Over the past century, physical anthropologists have developed methods to evaluate bones to understand people who lived in the past. Such questions might include: Was this individual male or female? How old were they when they died? How tall were they? Were the people in good or poor general health? This science involves the application of these same methods to modern cases of unidentified human remains. Through the established methods, a forensic anthropologist can aid law enforcement in establishing a profile of the unidentified remains. The profile includes sex, age, ancestry, height, length of time since death, and sometimes the evaluation of trauma observed on bones. Anyone who has watched the popular (12 seasons) TV series Bones has watched forensic anthropology in action with its lead character, Dr. Temperance Brennan.
Of course, the road starts with a Bachelor’s degree. We will explain which degrees will commence your academic journey into this field. Forensic anthropology is the examination of human skeletal remains for law enforcement agencies to help with the recovery of human remains, determine the identity of unidentified human remains, interpret trauma, and estimate time since death.
Forensic anthropology programs are perhaps best suited to those who combine a love for science and investigation with an interest in seeing justice served. Your degree should develop the foundational skills required to succeed in both the field and the lab and ultimately thrive as forensic anthropologists. You begin with a Bachelor of Arts or Science, depending on the school, in Anthropology with a concentration in forensics. Such a degree might combine archaeological search and recovery techniques. This method provides the laboratory skills of skeletal analysis to aid medico-legal death investigators in cases involving suspected human remains. Due to extensive lab and field study, this degree should be taken as a resident student.
Other programs offer a Bachelor of Science in Forensic Science with an emphasis in Forensic Anthropology. Expect the coursework weighted in biology, chemistry, physics, anatomy, human osteology, and physiology. You can start your degree path in high school by taking as many science classes as possible. This will enhance your scientific knowledge and analytical skills, by taking lab classes in chemistry and biology, in addition to physics, statistics, and calculus.
A Master of Science in Anthropology with a specialization in forensic anthropology generally gives students an opportunity to conduct work in the field and culminates in a full-length research thesis. Internship opportunities may be available as well. Students may gain hands-on application analyzing skeletal remains through participating in actual law enforcement or medical examiner cases, as well as by attending workshops.
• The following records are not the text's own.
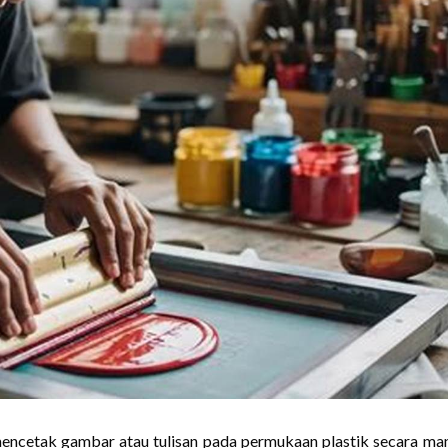
mencetak gambar atau tulisan pada permukaan plastik secara ma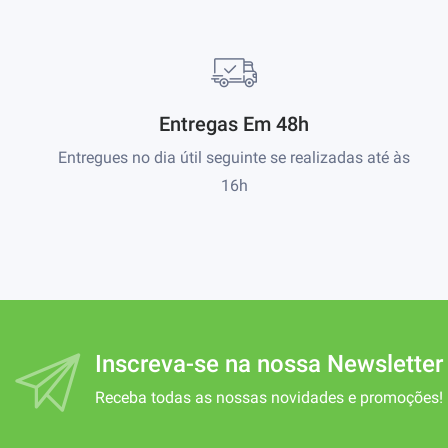
Entregas Em 48h
Entregues no dia útil seguinte se realizadas até às
16h
Inscreva-se na nossa Newsletter
Receba todas as nossas novidades e promoções!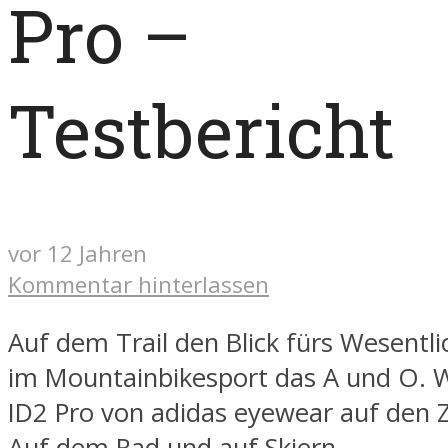
Pro –
Testbericht
vor 12 Jahren
Kommentar hinterlassen
Auf dem Trail den Blick fürs Wesentli
im Mountainbikesport das A und O. 
ID2 Pro von adidas eyewear auf den 
Auf dem Rad und auf Skiern.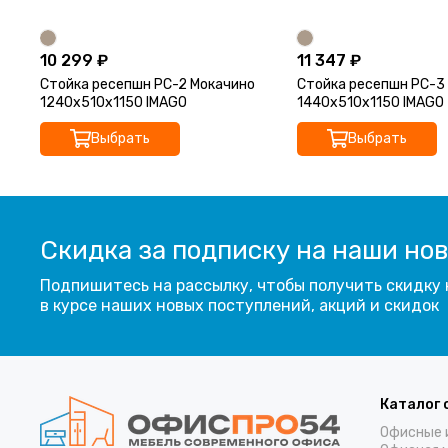
10 299 ₽
11 347 ₽
Стойка ресепшн РС-2 Мокачино
Стойка ресепшн РС-3
1240х510х1150 IMAGO
1440х510х1150 IMAGO
Выбрать
Выбрать
Скидка за подписку на наши но
Подпишитесь на рассылку, чтобы получить скидку 
в курсе наших новых поступлений, акций и скидок
Каталог 
Офисные 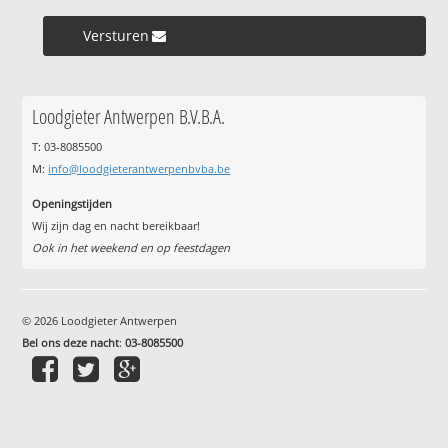
Versturen »
Loodgieter Antwerpen B.V.B.A.
T: 03-8085500
M:
info@loodgieterantwerpenbvba.be
Openingstijden
Wij zijn dag en nacht bereikbaar!
Ook in het weekend en op feestdagen
© 2026 Loodgieter Antwerpen
Bel ons deze nacht
:
03-8085500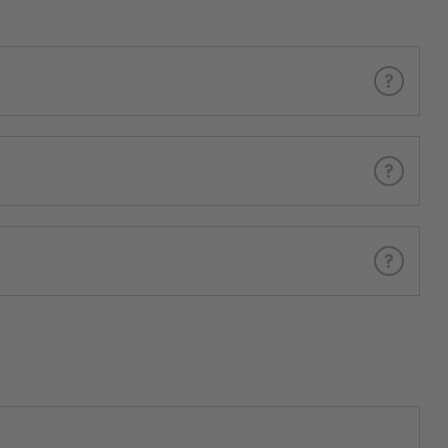
?
?
?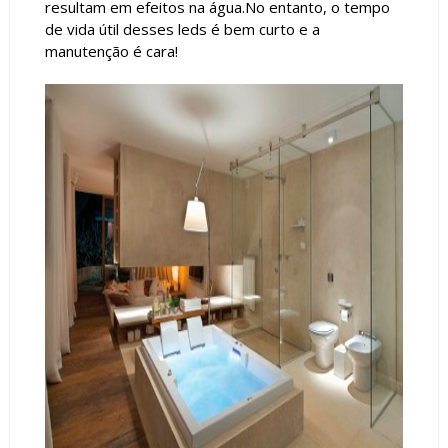
resultam em efeitos na água.No entanto, o tempo
de vida útil desses leds é bem curto e a
manutenção é cara!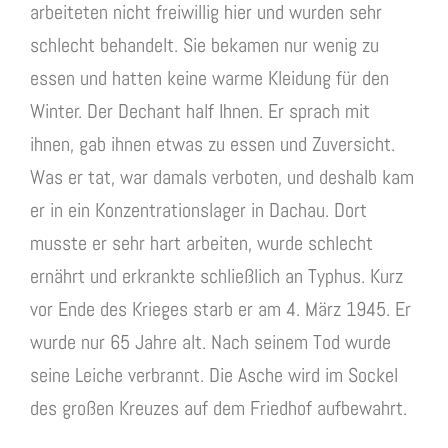
arbeiteten nicht freiwillig hier und wurden sehr
schlecht behandelt. Sie bekamen nur wenig zu
essen und hatten keine warme Kleidung für den
Winter. Der Dechant half Ihnen. Er sprach mit
ihnen, gab ihnen etwas zu essen und Zuversicht.
Was er tat, war damals verboten, und deshalb kam
er in ein Konzentrationslager in Dachau. Dort
musste er sehr hart arbeiten, wurde schlecht
ernährt und erkrankte schließlich an Typhus. Kurz
vor Ende des Krieges starb er am 4. März 1945. Er
wurde nur 65 Jahre alt. Nach seinem Tod wurde
seine Leiche verbrannt. Die Asche wird im Sockel
des großen Kreuzes auf dem Friedhof aufbewahrt.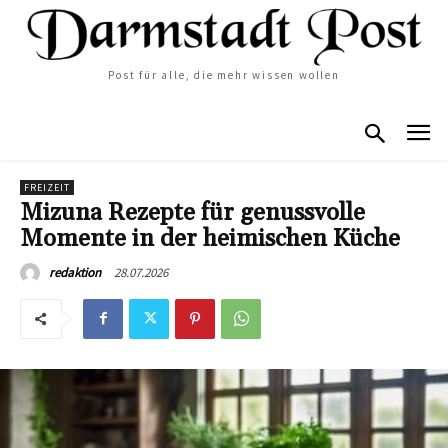
Post für alle, die mehr wissen wollen
FREIZEIT
Mizuna Rezepte für genussvolle
Momente in der heimischen Küche
28.07.2026
redaktion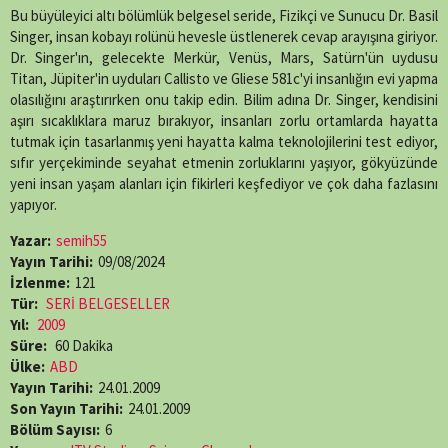
X
Facebook
WhatsApp
Telegram
SMS
Email
LinkedIn
Pinterest
Bu büyüleyici altı bölümlük belgesel seride, Fizikçi ve Sunucu Dr. Basil
(Twitter)
Singer, insan kobayı rolünü hevesle üstlenerek cevap arayışına giriyor.
Dr. Singer'ın, gelecekte Merkür, Venüs, Mars, Satürn'ün uydusu
Titan, Jüpiter'in uyduları Callisto ve Gliese 581c'yi insanlığın evi yapma
olasılığını araştırırken onu takip edin. Bilim adına Dr. Singer, kendisini
aşırı sıcaklıklara maruz bırakıyor, insanları zorlu ortamlarda hayatta
tutmak için tasarlanmış yeni hayatta kalma teknolojilerini test ediyor,
sıfır yerçekiminde seyahat etmenin zorluklarını yaşıyor, gökyüzünde
yeni insan yaşam alanları için fikirleri keşfediyor ve çok daha fazlasını
yapıyor.
Yazar:
semih55
Yayın Tarihi:
09/08/2024
İzlenme:
121
Tür:
SERİ BELGESELLER
Yıl:
2009
Süre:
60 Dakika
Ülke:
ABD
Yayın Tarihi:
24.01.2009
Son Yayın Tarihi:
24.01.2009
Bölüm Sayısı:
6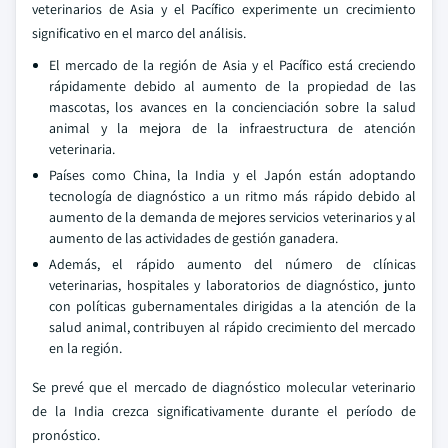
veterinarios de Asia y el Pacífico experimente un crecimiento
significativo en el marco del análisis.
El mercado de la región de Asia y el Pacífico está creciendo
rápidamente debido al aumento de la propiedad de las
mascotas, los avances en la concienciación sobre la salud
animal y la mejora de la infraestructura de atención
veterinaria.
Países como China, la India y el Japón están adoptando
tecnología de diagnóstico a un ritmo más rápido debido al
aumento de la demanda de mejores servicios veterinarios y al
aumento de las actividades de gestión ganadera.
Además, el rápido aumento del número de clínicas
veterinarias, hospitales y laboratorios de diagnóstico, junto
con políticas gubernamentales dirigidas a la atención de la
salud animal, contribuyen al rápido crecimiento del mercado
en la región.
Se prevé que el mercado de diagnóstico molecular veterinario
de la India crezca significativamente durante el período de
pronóstico.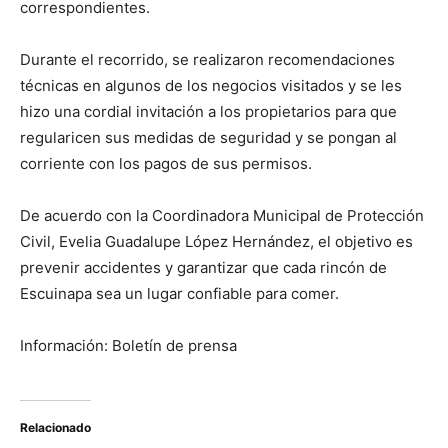
correspondientes.
Durante el recorrido, se realizaron recomendaciones
técnicas en algunos de los negocios visitados y se les
hizo una cordial invitación a los propietarios para que
regularicen sus medidas de seguridad y se pongan al
corriente con los pagos de sus permisos.
De acuerdo con la Coordinadora Municipal de Protección
Civil, Evelia Guadalupe López Hernández, el objetivo es
prevenir accidentes y garantizar que cada rincón de
Escuinapa sea un lugar confiable para comer.
Información: Boletín de prensa
Relacionado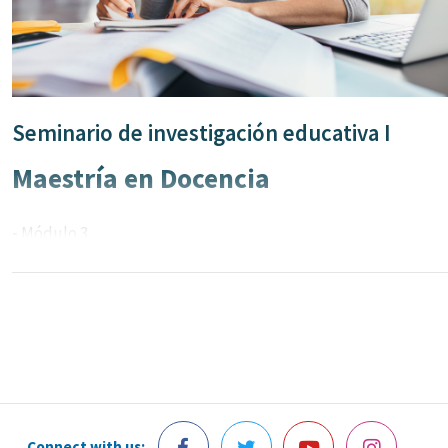
Seminario de investigación educativa I
Maestría en Docencia
-
Módulo 3
Connect with us: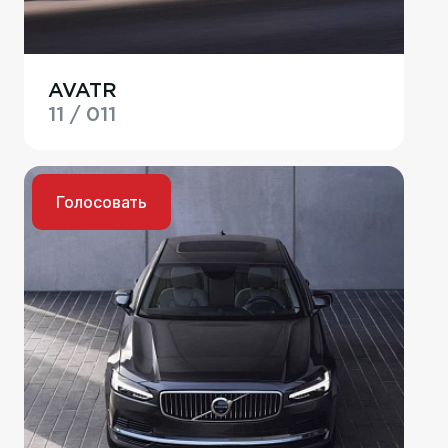
AVATR
11 / 011
Голосовать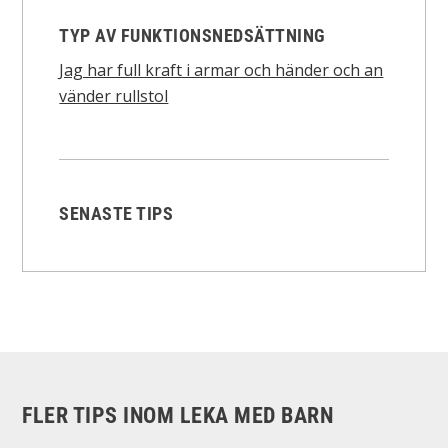
TYP AV FUNKTIONSNEDSÄTTNING
Jag har full kraft i armar och händer och an
vänder rullstol
SENASTE TIPS
FLER TIPS INOM LEKA MED BARN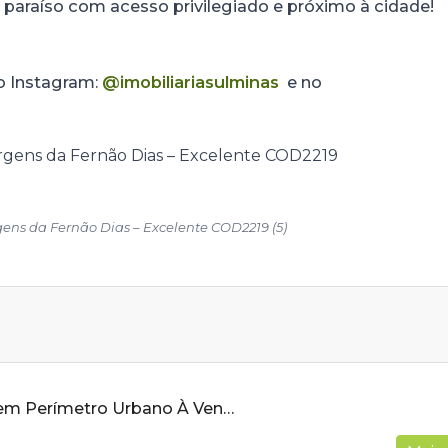
 paraíso com acesso privilegiado e próximo à cidade!
no Instagram:
@imobiliariasulminas
e no
ens da Fernão Dias – Excelente COD2219 (5)
Terreno Rural em Perímetro Urbano À Venda Em Cambuí MG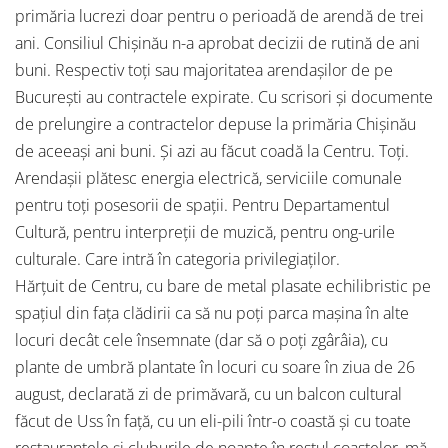
primăria lucrezi doar pentru o perioadă de arendă de trei
ani. Consiliul Chișinău n-a aprobat decizii de rutină de ani
buni. Respectiv toți sau majoritatea arendașilor de pe
București au contractele expirate. Cu scrisori și documente
de prelungire a contractelor depuse la primăria Chișinău
de aceeași ani buni. Și azi au făcut coadă la Centru. Toți.
Arendașii plătesc energia electrică, serviciile comunale
pentru toți posesorii de spații. Pentru Departamentul
Cultură, pentru interpreții de muzică, pentru ong-urile
culturale. Care intră în categoria privilegiaților.
Hărțuit de Centru, cu bare de metal plasate echilibristic pe
spațiul din fața clădirii ca să nu poți parca mașina în alte
locuri decât cele însemnate (dar să o poți zgârâia), cu
plante de umbră plantate în locuri cu soare în ziua de 26
august, declarată zi de primăvară, cu un balcon cultural
făcut de Uss în față, cu un eli-pili într-o coastă și cu toate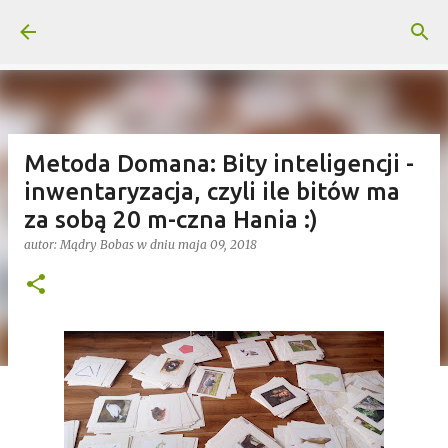
Przejdź do głównej zawartości
Metoda Domana: Bity inteligencji -
inwentaryzacja, czyli ile bitów ma
za sobą 20 m-czna Hania :)
autor:
Mądry Bobas
w dniu
maja 09, 2018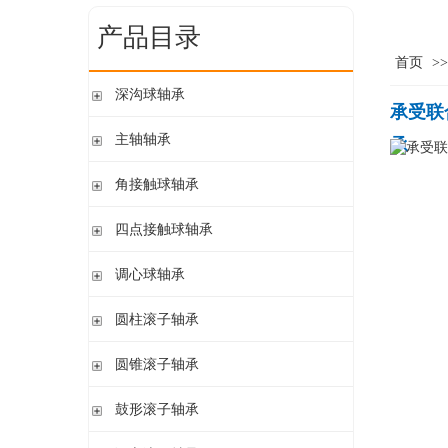
产品目录
首页
>
深沟球轴承
承受联
单列开式
主轴轴承
承
单列开式或密封
带钢球
角接触球轴承
双列
陶瓷球
单列开式或密封
四点接触球轴承
带钢球 密封
单列开式
陶瓷球 密封
四点接触球轴承
调心球轴承
双列开式或密封
圆柱孔开式或密封
圆柱滚子轴承
圆柱孔或圆锥孔 开式或密封
带保持架的圆柱滚子轴承
圆锥滚子轴承
圆柱孔或圆锥孔 开式
带盘式保持架或隔片的圆柱滚子轴承
加宽内圈
单列圆锥滚子轴承
鼓形滚子轴承
单列满装圆柱滚子轴承
带紧定套开式或密封
配对圆锥滚子轴承
双列满装圆柱滚子轴承
带紧定套开式
圆柱孔或圆锥孔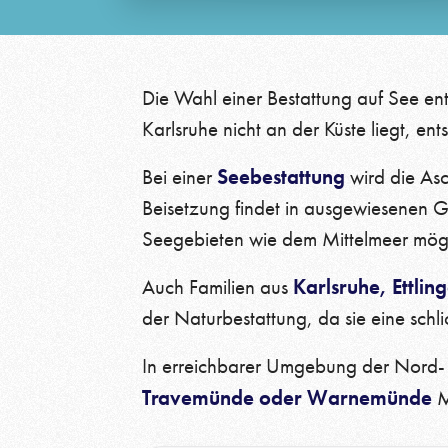
Engagement & Sponsoring
Die Wahl einer Bestattung auf See en
Karlsruhe nicht an der Küste liegt, en
Seebestattung
Bei einer
wird die Asc
Beisetzung findet in ausgewiesenen G
Seegebieten wie dem Mittelmeer mögl
Karlsruhe, Ettlin
Auch Familien aus
der Naturbestattung, da sie eine sch
In erreichbarer Umgebung der Nord-
Travemünde oder Warnemünde
M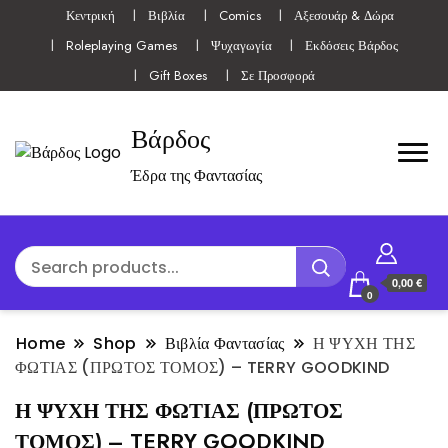
Κεντρική
Βιβλία
Comics
Αξεσουάρ & Δώρα
Roleplaying Games
Ψυχαγωγία
Εκδόσεις Βάρδος
Gift Boxes
Σε Προσφορά
Βάρδος
Έδρα της Φαντασίας
0,00 €
0
Home
Shop
Βιβλία Φαντασίας
Η ΨΥΧΗ ΤΗΣ
ΦΩΤΙΑΣ (ΠΡΩΤΟΣ ΤΟΜΟΣ) – TERRY GOODKIND
Η ΨΥΧΗ ΤΗΣ ΦΩΤΙΑΣ (ΠΡΩΤΟΣ
ΤΟΜΟΣ) – TERRY GOODKIND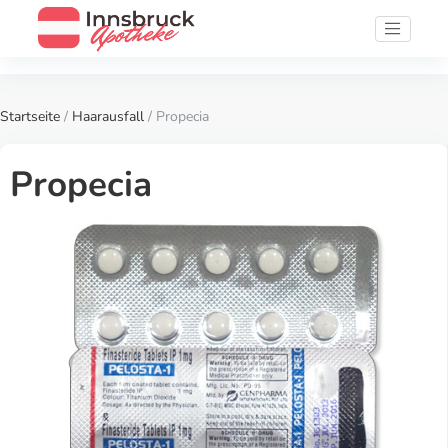
Startseite
/
Haarausfall
/ Propecia
Propecia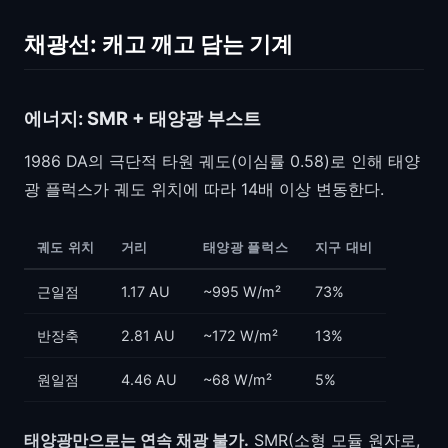
채광선: 캐고 깨고 담는 기계
에너지: SMR + 태양광 부스트
1986 DA의 극단적 타원 궤도(이심률 0.58)로 인해 태양
광 플럭스가 궤도 위치에 따라 14배 이상 변동한다.
궤도 위치
거리
태양광 플럭스
지구 대비
근일점
1.17 AU
~995 W/m²
73%
반장축
2.81 AU
~172 W/m²
13%
원일점
4.46 AU
~68 W/m²
5%
태양광만으로는 연속 채광 불가.
SMR(소형 모듈 원자로,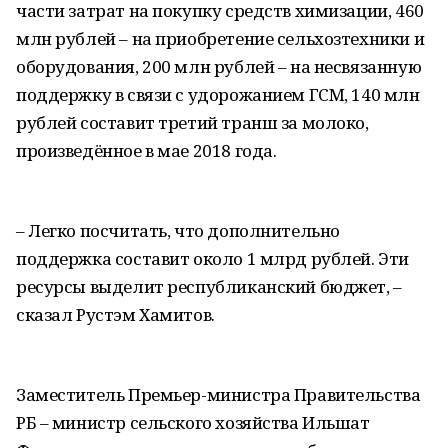
части затрат на покупку средств химизации, 460
млн рублей – на приобретение сельхозтехники и
оборудования, 200 млн рублей – на несвязанную
поддержку в связи с удорожанием ГСМ, 140 млн
рублей составит третий транш за молоко,
произведённое в мае 2018 года.
– Легко посчитать, что дополнительно
поддержка составит около 1 млрд рублей. Эти
ресурсы выделит республиканский бюджет, –
сказал Рустэм Хамитов.
Заместитель Премьер-министра Правительства
РБ – министр сельского хозяйства Ильшат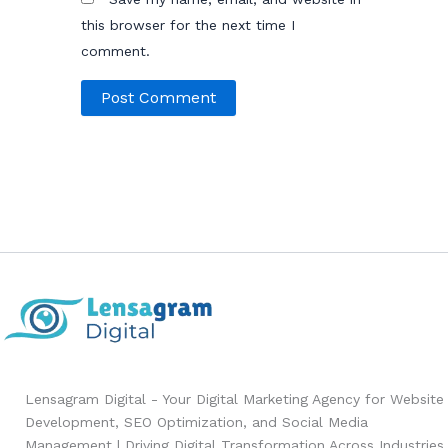
this browser for the next time I
comment.
Lensagram Digital - Your Digital Marketing Agency for Website
Development, SEO Optimization, and Social Media
Management | Driving Digital Transformation Across Industries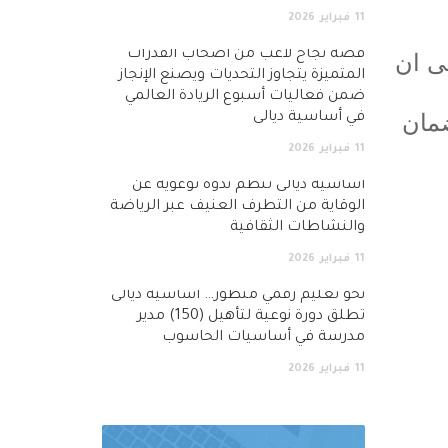
11
فبراير
2026
قصة نجاح لاعب من أصحاب القدرات
ية وعلى ان
المتميزة يتجاوز التحديات ويصنع الإنجاز
ضمن فعاليات أسبوع الريادة العالمي
 معاهد لضمان
في أساسية ديالى
11
فبراير
2026
أساسية ديالى تنظم ندوة توعوية عن
الوقاية من التطرف العنيف عبر الرياضة
والنشاطات الثقافية
11
فبراير
2026
نحو تعليم رقمي متطور… اساسية ديالى
تطلق دورة نوعية لتأهيل (150) مدير
مدرسة في أساسيات الحاسوب
11
فبراير
2026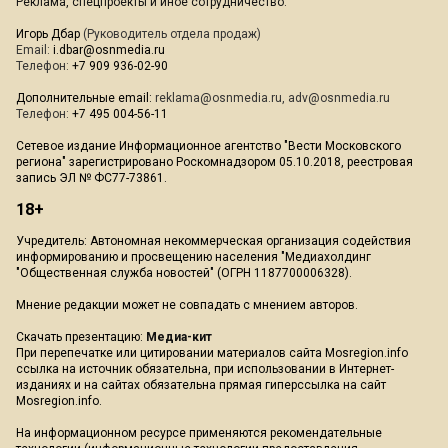
Реклама, спецпроекты и иное сотрудничество:
Игорь Дбар
(Руководитель отдела продаж)
Email:
i.dbar@osnmedia.ru
Телефон:
+7 909 936-02-90
Дополнительные email:
reklama@osnmedia.ru
,
adv@osnmedia.ru
Телефон:
+7 495 004-56-11
Сетевое издание Информационное агентство "Вести Московского
региона" зарегистрировано Роскомнадзором 05.10.2018, реестровая
запись ЭЛ № ФС77-73861.
18+
Учредитель: Автономная некоммерческая организация содействия
информированию и просвещению населения "Медиахолдинг
"Общественная служба новостей" (ОГРН 1187700006328).
Мнение редакции может не совпадать с мнением авторов.
Скачать презентацию:
Медиа-кит
При перепечатке или цитировании материалов сайта Mosregion.info
ссылка на источник обязательна, при использовании в Интернет-
изданиях и на сайтах обязательна прямая гиперссылка на сайт
Mosregion.info.
На информационном ресурсе применяются рекомендательные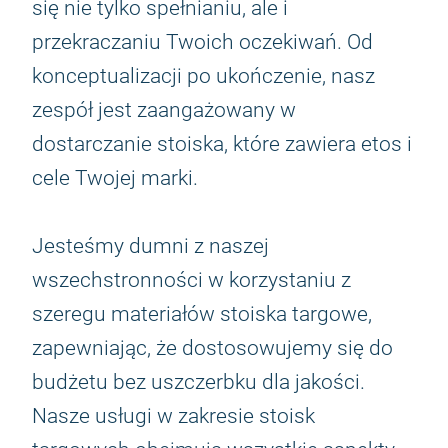
się nie tylko spełnianiu, ale i
przekraczaniu Twoich oczekiwań. Od
konceptualizacji po ukończenie, nasz
zespół jest zaangażowany w
dostarczanie stoiska, które zawiera etos i
cele Twojej marki.
Jesteśmy dumni z naszej
wszechstronności w korzystaniu z
szeregu materiałów stoiska targowe,
zapewniając, że dostosowujemy się do
budżetu bez uszczerbku dla jakości.
Nasze usługi w zakresie stoisk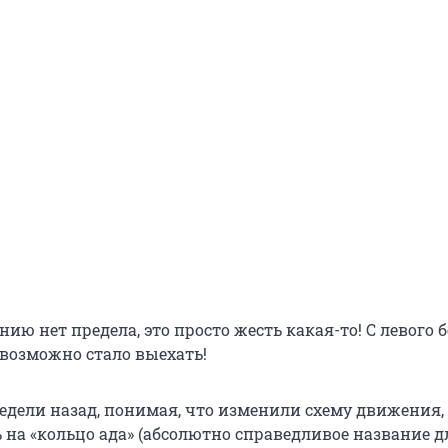
ию нет предела, это просто жесть какая-то! С левого б
евозможно стало выехать!
едели назад, понимая, что изменили схему движения,
 на «кольцо ада» (абсолютно справедливое название дл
You will obtain more extensive training in osteology, forensic anthropological techniques and procedures, forensic anthropology field methods, biological anthropology theory, taphonomy, mortuary archaeology, human anatomy, crime scene investigation, and methods of human identification. Graduates at this level will be able to continue their graduate education in a doctoral program and/or work as a forensic anthropologist, law enforcement official, or medicolegal death investigator.
Your education could be a limiting factor in your career in this profession. Ultimately, you may need a Pd.D., depending on your ambitions. According to the American Board of Forensic Anthropology (ABFA), individuals need a bachelor’s degree in anthropology or a related field and a master’s degree in anthropology to meet the minimum requirements to work as a forensic anthropologist. According to the ABFA, most forensic anthropologists maintain full-time employment in academia and work part-time as forensic anthropology consultants, while a smaller percentage work as medical examiners or for the military.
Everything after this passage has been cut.